LLaMA 3 Benchmark Results

⚡ Performance and Efficiency Benchmarks

This section reports the decoding speed and power usage of LLMs on different hardware: NPU (FastFlowLM), NPU (Ryzen AI Software), iGPU (LM Studio), and CPU (LM Studio).

🚀 Decoding Speed (Tokens per Second, or TPS, at different sequence lengths)

Model	Hardware	1k	2k	4k	8k	16k	32k	64k	128k
LLaMA 3.2 1B	NPU (FastFlowLM)	36.7	35.8	33.2	29.6	24.0	17.7	11.5	6.8
	NPU (Ryzen AI SW)	18.6	14.9	NA	NA	NA	NA	NA	NA
	iGPU	28.7	19.0	10.9	6.0	3.2	1.6	0.8	0.4
	CPU	54.6	52.6	42.3	34.1	24.4	14.8	8.4	4.5
LLaMA 3.2 3B	NPU (FastFlowLM)	16.1	15.4	14.3	12.4	9.9	7.0	4.4	2.6
	NPU (Ryzen AI SW)	9.0	6.1	NA	NA	NA	NA	NA	NA
	iGPU	23.2	18.8	14.0	9.2	5.5	3.0	1.6	0.8
	CPU	22.6	21.3	17.5	14.1	9.4	6.1	3.5	1.9
LLaMA 3.1 8B	NPU (FastFlowLM)	7.6	7.4	7.1	6.5	5.7	4.4	3.1	2.0
	NPU (Ryzen AI SW)	6.3	4.6	NA	NA	NA	NA	NA	NA
	iGPU	11.3	9.9	7.7	5.4	3.4	1.9	1.0	0.5
	CPU	10.3	7.7	7.6	6.7	5.8	3.3	2.0	1.1

🔎 Note: The official release of Ryzen AI Software 1.4 limits context length to 2,048 tokens, thus “NA” is used in the table (NPU-only mode).

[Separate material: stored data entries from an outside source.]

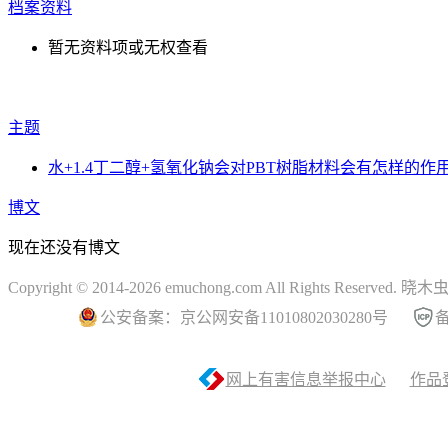
档案资料
暂无资料项或无权查看
主题
水+1.4丁二醇+氢氧化钠会对PBT树脂材料会有怎样的作
博文
现在还没有博文
Copyright © 2014-2026 emuchong.com All Rights Reserved.
公安备案：京公网安备11010802030280号
备
网上有害信息举报中心
作品登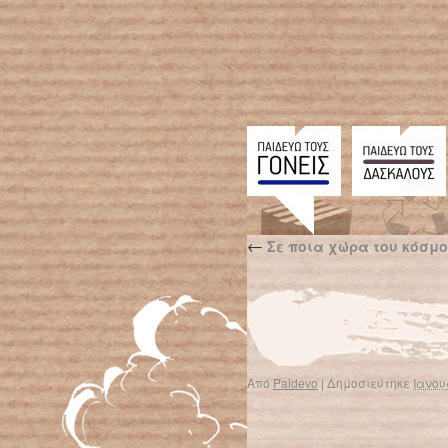
←
Σε ποια χώρα του κόσμου
Από
Paidevo
|
Δημοσιεύτηκε
Ιανου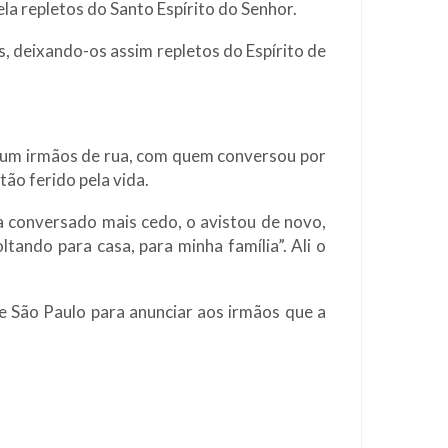
la repletos do Santo Espírito do Senhor.
, deixando-os assim repletos do Espírito de
 um irmãos de rua, com quem conversou por
o ferido pela vida.
a conversado mais cedo, o avistou de novo,
tando para casa, para minha família”. Ali o
e São Paulo para anunciar aos irmãos que a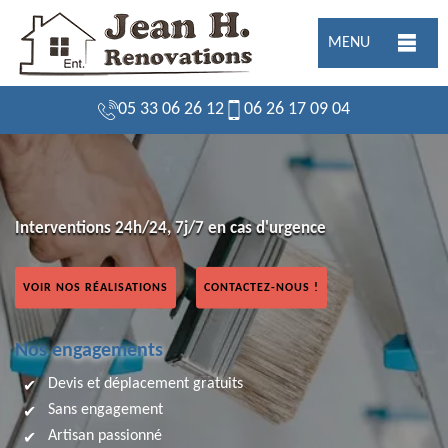
MENU
05 33 06 26 12
06 26 17 09 04
Interventions 24h/24, 7j/7 en cas d'urgence
VOIR NOS RÉALISATIONS
CONTACTEZ-NOUS !
Nos engagements
Devis et déplacement gratuits
Sans engagement
Artisan passionné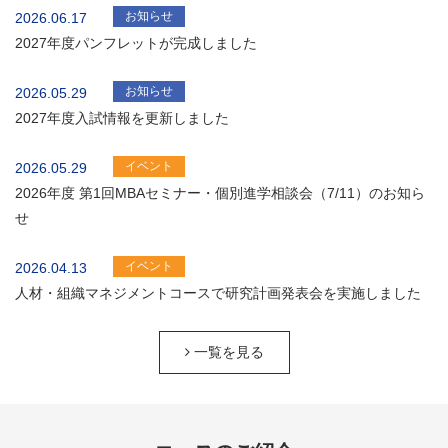
お知らせ
2026.06.17
2027年度パンフレットが完成しました
お知らせ
2026.05.29
2027年度入試情報を更新しました
イベント
2026.05.29
2026年度 第1回MBAセミナー・個別進学相談会（7/11）のお知ら
せ
イベント
2026.04.13
人材・組織マネジメントコースで研究計画発表会を実施しました
一覧を見る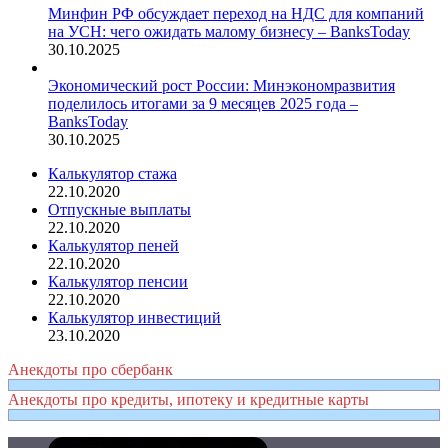
Минфин РФ обсуждает переход на НДС для компаний
на УСН: чего ожидать малому бизнесу – BanksToday
30.10.2025
Экономический рост России: Минэкономразвития
поделилось итогами за 9 месяцев 2025 года –
BanksToday
30.10.2025
Калькулятор стажа
22.10.2020
Отпускные выплаты
22.10.2020
Калькулятор пеней
22.10.2020
Калькулятор пенсии
22.10.2020
Калькулятор инвестиций
23.10.2020
Анекдоты про сбербанк
Анекдоты про кредиты, ипотеку и кредитные карты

The hybrid mode of Ryzen AI Software 1.4 uses iGPU for decoding. Its performance is simliar to iGPU (LM Studio). Also, it limits context length to 2,048, thus, we did not include hybrid mode for comparison.

🔋 Power Consumption (Watts) During Decoding

Model	Method	CPU	NPU	iGPU	Total Power (W)	Efficiency Gain
LLaMA 3.2 1B	NPU (FastFlowLM)	0.07	1.57	0	1.64	–
	NPU (Ryzen AI SW)	0.85	2.05	0	2.90	1.77×
	iGPU	0.12	0	14.00	14.12	8.61×
	CPU	4.90	0	0	4.90	2.99×
LLaMA 3.2 3B	NPU (FastFlowLM)	0.06	1.33	0	1.39	–
	NPU (Ryzen AI SW)	0.95	2.05	0	3.00	2.16×
	iGPU	0.11	0	13.00	13.11	9.43×
	CPU	4.50	0	0	4.50	3.24×
LLaMA 3.1 8B	NPU (FastFlowLM)	0.07	1.17	0	1.24	–
	NPU (Ryzen AI SW)	0.80	2.50	0	3.30	2.66×
	iGPU	0.11	0	14.00	14.11	11.38×
	CPU	4.50	0	0	4.50	3.63×

🔋 Power Consumption (Watts) During Prefill

Model	Method	CPU	NPU	iGPU	Total Power (W)	Efficiency Gain
LLaMA 3.2 1B	NPU (FastFlowLM)	0.31	0.90	0	1.21	–
	NPU (Ryzen AI SW)	0.96	2.05	0	3.01	2.49×
	iGPU	2.70	0	10.00	12.70	10.50×
LLaMA 3.2 3B	NPU (FastFlowLM)	0.20	0.90	0	1.10	–
	NPU (Ryzen AI SW)	1.06	2.10	0	3.16	2.87×
	iGPU	2.10	0	11.00	13.10	11.91×
LLaMA 3.1 8B	NPU (FastFlowLM)	0.23	0.86	0	1.09	–
	NPU (Ryzen AI SW)	1.20	2.50	0	3.70	3.39×
	iGPU	1.40	0	14.00	15.40	14.13×

🔎 Note: CPU is not commonly used for prefill and is excluded from this table.